I used to have your problem with new stories crowding in and taking over your current project. I had acquired the idea that you could only work on one at a time; some sort of Law of the Universe or something. Bollocks! If you're working on one story and another crowds in and demands your attention, that's fine. Set the first aside, perhaps in a gaudily-colored folder, and give your attention to the one that's demanding it. That's the one that's hot and will be the one you do your best work on. You'll eventually have five or six in various states of progress, and you can work on whichever one is tickling your fancy or even combine a couple, knowing the others are safely waiting in their folders.
Your style is your style. If you try to write like H.P. Lovecraft, you'll fall flat. If you try to write like H.G. Wells, success will prove elusive. You need to write like L.A. Saxe — catchy name for a writer, by the way. When you write a book, it's natural to hope that it will be read and beloved by millions.

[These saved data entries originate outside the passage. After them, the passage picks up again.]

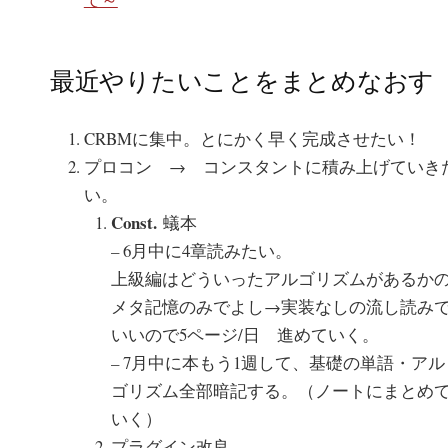
最近やりたいことをまとめなおす
CRBMに集中。とにかく早く完成させたい！
プロコン → コンスタントに積み上げていき
い。
Const.
蟻本
– 6月中に4章読みたい。
上級編はどういったアルゴリズムがあるか
メタ記憶のみでよし→実装なしの流し読み
いいので5ページ/日 進めていく。
– 7月中に本もう1週して、基礎の単語・アル
ゴリズム全部暗記する。（ノートにまとめ
いく）
プラグイン改良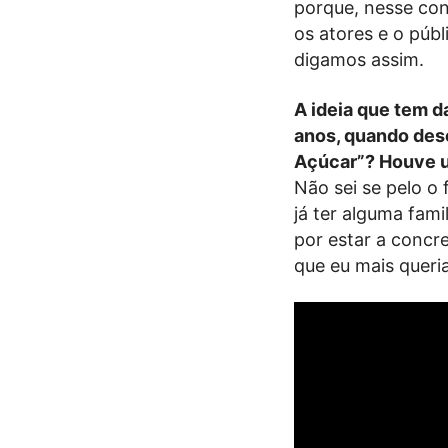
porque, nesse con
os atores e o públ
digamos assim.
A ideia que tem d
anos, quando de
Açúcar”? Houve 
Não sei se pelo o 
já ter alguma fami
por estar a concr
que eu mais queria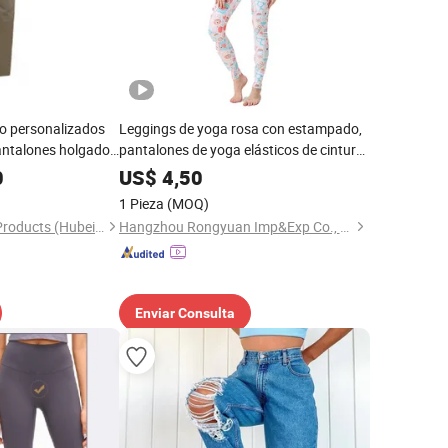
jo personalizados
Leggings de yoga rosa con estampado,
antalones holgados
pantalones de yoga elásticos de cintura
de nailon y spandex
alta para mujer
0
US$
4,50
 cargo de múltiples
1 Pieza
(MOQ)
s, ropa de trabajo
Kinglong Protective Products (Hubei) Co., Ltd.
Hangzhou Rongyuan Imp&Exp Co., Ltd.
Enviar Consulta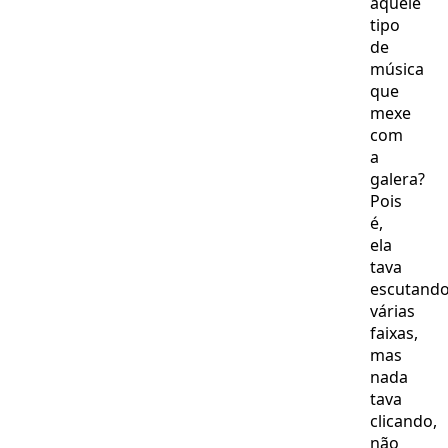
aquele
tipo
de
música
que
mexe
com
a
galera?
Pois
é,
ela
tava
escutand
várias
faixas,
mas
nada
tava
clicando,
não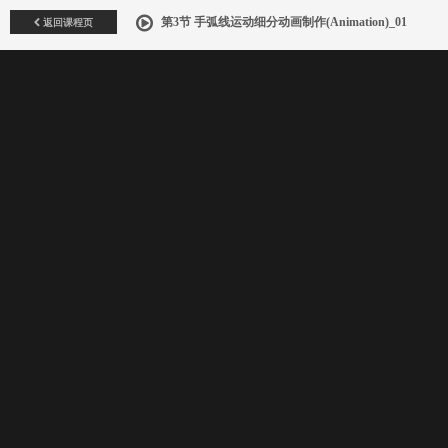
返回课程页
第3节 手弧线运动细分动画制作(Animation)_01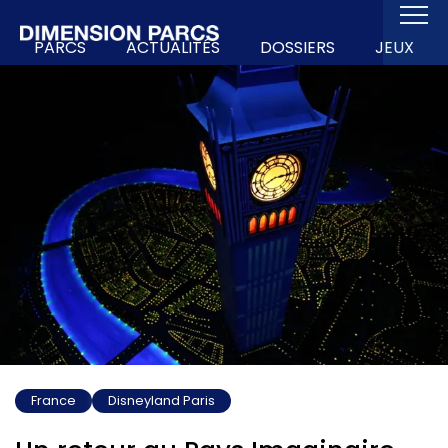
PARCS
ACTUALITÉS
DOSSIERS
JEUX
France
Disneyland Paris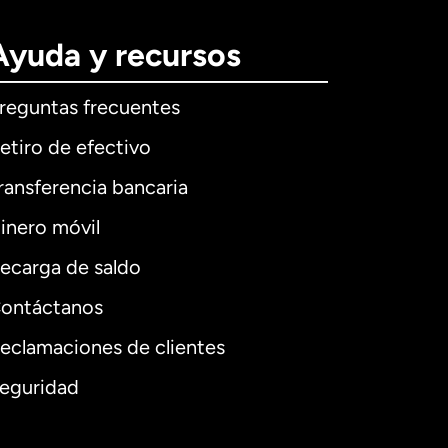
Ayuda y recursos
reguntas frecuentes
etiro de efectivo
ransferencia bancaria
inero móvil
ecarga de saldo
ontáctanos
eclamaciones de clientes
eguridad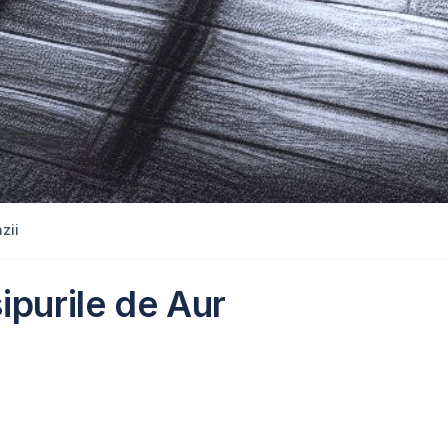
zii
ipurile de Aur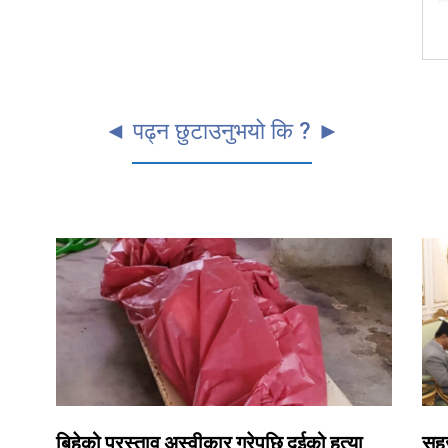
◄ पढ्न छुटाउनुभयो कि ? ►
बिहेको प्रस्ताव अस्वीकार गरेपछि दुईको हत्या
सहज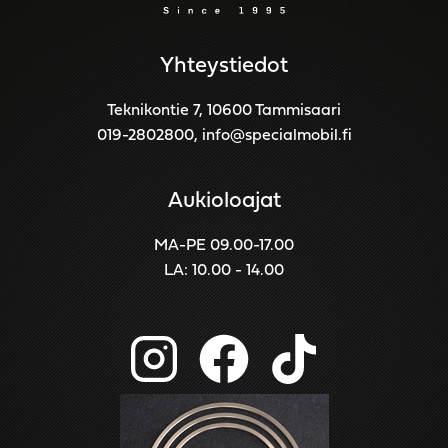
Yhteystiedot
Teknikontie 7, 10600 Tammisaari
019-2802800
,
info@specialmobil.fi
Aukioloajat
MA-PE 09.00-17.00
LA: 10.00 - 14.00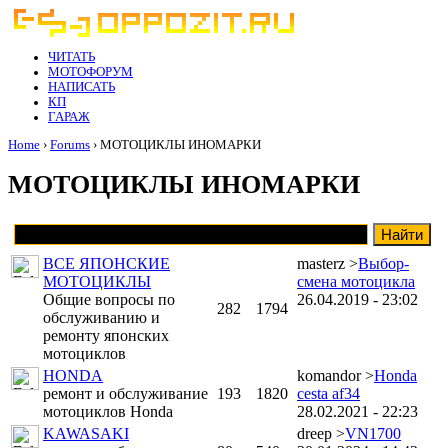
ЧИТАТЬ
МОТОФОРУМ
НАПИСАТЬ
КП
ГАРАЖ
Home
›
Forums
› МОТОЦИКЛЫ ИНОМАРКИ
МОТОЦИКЛЫ ИНОМАРКИ
ВСЕ ЯПОНСКИЕ
masterz >
Выбор-
МОТОЦИКЛЫ
смена мотоцикла
Общие вопросы по
26.04.2019 - 23:02
282
1794
обслуживанию и
ремонту японских
мотоциклов
HONDA
komandor >
Honda
ремонт и обслуживание
193
1820
cesta af34
мотоциклов Honda
28.02.2021 - 22:23
KAWASAKI
drееp >
VN1700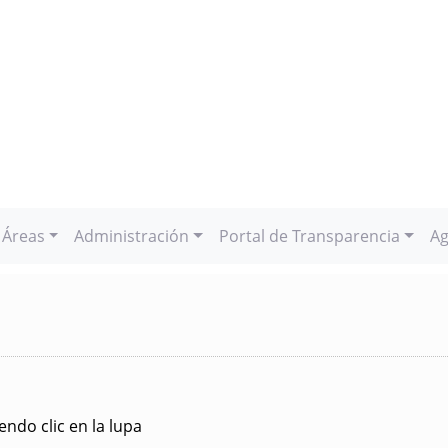
Áreas
Administración
Portal de Transparencia
Ag
ndo clic en la lupa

That's a noble aspiration. But while you're putting words on the page, what you are really doing is having an intimate conversation with one reader. Don't worry about how Hemmingway would have written it. You're L.A. Saxe, and that reader has chosen your work to read because you aren't Hemmingway, and he's looking for a new voice. Be that voice for him. If you can tell a halfway decent story, you'll find your audience.

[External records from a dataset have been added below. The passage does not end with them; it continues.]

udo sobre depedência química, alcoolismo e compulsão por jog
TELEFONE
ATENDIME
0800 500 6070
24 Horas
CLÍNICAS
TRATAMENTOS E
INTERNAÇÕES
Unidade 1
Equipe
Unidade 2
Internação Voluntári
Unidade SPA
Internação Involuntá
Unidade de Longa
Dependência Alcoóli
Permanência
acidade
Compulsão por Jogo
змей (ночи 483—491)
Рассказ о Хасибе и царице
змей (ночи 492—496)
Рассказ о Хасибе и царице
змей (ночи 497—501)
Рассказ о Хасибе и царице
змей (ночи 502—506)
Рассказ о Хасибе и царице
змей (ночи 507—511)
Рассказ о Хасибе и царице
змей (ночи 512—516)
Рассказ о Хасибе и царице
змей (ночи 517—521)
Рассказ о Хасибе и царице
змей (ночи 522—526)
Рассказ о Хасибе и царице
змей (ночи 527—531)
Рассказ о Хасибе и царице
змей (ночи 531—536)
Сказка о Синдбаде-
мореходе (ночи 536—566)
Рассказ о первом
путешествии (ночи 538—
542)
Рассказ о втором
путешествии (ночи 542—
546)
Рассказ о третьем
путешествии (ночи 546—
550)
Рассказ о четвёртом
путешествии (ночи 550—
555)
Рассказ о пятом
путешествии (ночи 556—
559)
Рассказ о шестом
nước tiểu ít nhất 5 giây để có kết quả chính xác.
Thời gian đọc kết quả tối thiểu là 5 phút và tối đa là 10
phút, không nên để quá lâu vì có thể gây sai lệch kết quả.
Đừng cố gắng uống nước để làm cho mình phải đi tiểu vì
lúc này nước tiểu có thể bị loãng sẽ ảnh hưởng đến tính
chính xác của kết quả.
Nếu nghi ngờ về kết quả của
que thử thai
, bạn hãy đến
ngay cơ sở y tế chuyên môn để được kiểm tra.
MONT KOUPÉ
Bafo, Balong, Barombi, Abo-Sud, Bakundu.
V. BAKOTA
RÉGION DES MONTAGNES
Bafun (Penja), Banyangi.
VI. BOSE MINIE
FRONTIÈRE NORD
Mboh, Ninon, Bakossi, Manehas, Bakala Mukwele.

Keep writing those random thoughts down. Someday, two of them will hook up into something greater than either, and a third will see them having fun and join the party. At that point, you'll be on your way. It's like catching a dog that's gotten off the leash: As long as you chase him, you'll never get close, but when you walk away and ignore him, he comes running to see what you're up to.
Everything has been done before, usually by Shakespeare. I often find myself writing to young people here, so I don't know whether you remember a little movie called Forbidden Planet. This was a 1956 movie that is generally credited with establishing the template for modern science fiction. That is well-known. What is not so commonly known is that it is so close as to be a retelling of Shakespeare's The Tempest. Yes, everything has been done before. Does that mean you can't write another cop story, war story, or fantasy? Does that mean that you can't set a story on a space ship because Star Trek has already done that? Hardly. It isn't important what your story is "similar to." What matters is the story you tell, and I have to admit that I didn't know that Forbidden Planet was Shakespeare until I read it decades later on WikiPedia. What matters is the story you tell.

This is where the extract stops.